You have all the insights on what they do and what more you are looking for? :)
| 4:43 pm on Nov 12, 2011 (gmt 0)|
Superclown2...exactly. EWOQ program has to be used more than just for ad quality ratings and testing new algos. EWOQ has to be VERY expensive and there is no way google spam team disregards the data they collect.
EWOQ has classification systems for adult sites, hidden content, thin affiliates, vital sites (whether your site can 'own' a search term), scrapers, phony redirects, hidden text and more.
This stuff has to go on your permanent record. We know google for example has a adult filter...if an EWOQ reviewer said a site about breast cancer wasn't #*$!, don't think google would exempt it from the adult filter?
Sure google will be using this to test new algos, but they are going to be killing more than just one bird with this stone.
My guess is that certain EWOQ findings are checked against each other...and if most reviewers agree...and the result is not a punishment (like #*$! exemption or vital ranking) it goes on the site's record and this factors into the SERPs. If it is a penalty, it probably gets forwarded upstream to a more advanced human review system run by the spam team and they probably confirm the findings and assign the penalties based on what EWOQ found.
| 10:43 am on Nov 14, 2011 (gmt 0)|
I don’t buy this “Google are creating a preconceived vision of the web” by training staff to conform to a set of rules for evaluating sites.
An athletics coach, music teacher or university lecturer teaches their students by taking the best of what they have learned and passing it on. They help students avoid bad habits and promote evidence based best practices. As a result, each generation of athletes, musicians and scientists are more capable than the one before – building on the knowledge and experience of previous generations.
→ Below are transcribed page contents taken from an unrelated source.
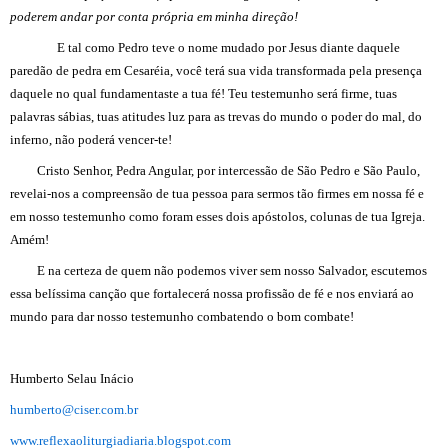
poderem andar por conta própria em minha direção!
E tal como Pedro teve o nome mudado por Jesus diante daquele
paredão de pedra em Cesaréia, você terá sua vida transformada pela presença
daquele no qual fundamentaste a tua fé! Teu testemunho será firme, tuas
palavras sábias, tuas atitudes luz para as trevas do mundo o poder do mal, do
inferno, não poderá vencer-te!
Cristo Senhor, Pedra Angular, por intercessão de São Pedro e São Paulo,
revelai-nos a compreensão de tua pessoa para sermos tão firmes em nossa fé e
em nosso testemunho como foram esses dois apóstolos, colunas de tua Igreja.
Amém!
E na certeza de quem não podemos viver sem nosso Salvador, escutemos
essa belíssima canção que fortalecerá nossa profissão de fé e nos enviará ao
mundo para dar nosso testemunho combatendo o bom combate!
Humberto Selau Inácio
humberto@ciser.com.br
www.reflexaoliturgiadiaria.blogspot.com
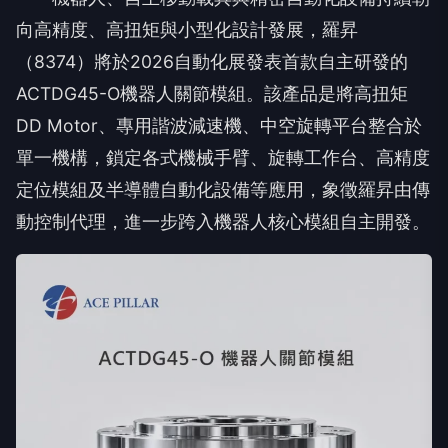
向高精度、高扭矩與小型化設計發展，羅昇
（8374）將於2026自動化展發表首款自主研發的
ACTDG45-O機器人關節模組。該產品是將高扭矩
DD Motor、專用諧波減速機、中空旋轉平台整合於
單一機構，鎖定各式機械手臂、旋轉工作台、高精度
定位模組及半導體自動化設備等應用，象徵羅昇由傳
動控制代理，進一步跨入機器人核心模組自主開發。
So, of course there is some "decision engineering" going on, some gems will be missed and the spam team are bound to be involved somewhere.
However, given the significant developments in search engine technology over the past decade and Google’s continued dominance, I’d say that they are making a ... reasonable... job of it so far (at least as far as most users are concerned) and they CAN’T afford to screw up by becoming a repressive regime because the fickle user base will jump ship overnight (Altavista anyone?)
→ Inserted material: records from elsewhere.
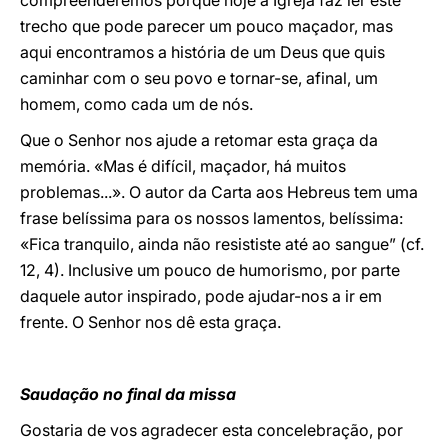
compreenderemos porque hoje a Igreja faz ler este
trecho que pode parecer um pouco maçador, mas
aqui encontramos a história de um Deus que quis
caminhar com o seu povo e tornar-se, afinal, um
homem, como cada um de nós.
Que o Senhor nos ajude a retomar esta graça da
memória. «Mas é difícil, maçador, há muitos
problemas...». O autor da Carta aos Hebreus tem uma
frase belíssima para os nossos lamentos, belíssima:
«Fica tranquilo, ainda não resististe até ao sangue” (cf.
12, 4). Inclusive um pouco de humorismo, por parte
daquele autor inspirado, pode ajudar-nos a ir em
frente. O Senhor nos dê esta graça.
Saudação no final da missa
Gostaria de vos agradecer esta concelebração, por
The inclusion of ranking factors such as social signals, freshness, the rate of growth of organic links, reduced advertising etc. gives me hope, as a user, that the web will continue to develop as a diverse, interesting and UN-censored source of information.
As a developer, however, who makes a comfortable income from the affiliate market space I’m not so happy. I think my days might be numbered. $#@&!
| 1:17 pm on Nov 14, 2011 (gmt 0)|
|So when they mark a site as spam this is ignored by the spam team? Yeah, right |
After a 30 minute (somewhat heated) conversation with Matt Cutts at Pubcon, I have a lot better understanding. Google doesn't like extensive manual processes. These quality rater decisions are being used to evaluate the algo - not to generate manual spam penalties.
In many cases (according to Matt) they only see aggregate data and not the specific sites that were rated. So what the team is getting is more like "the algo let such a percentage of spam in for this kind of search".
Not only that, but this particular leaked document is NOT the training document for the spam team. It's the more general training document for overall SERP quality assessment. Matt says the spam team's training documents have never been leaked.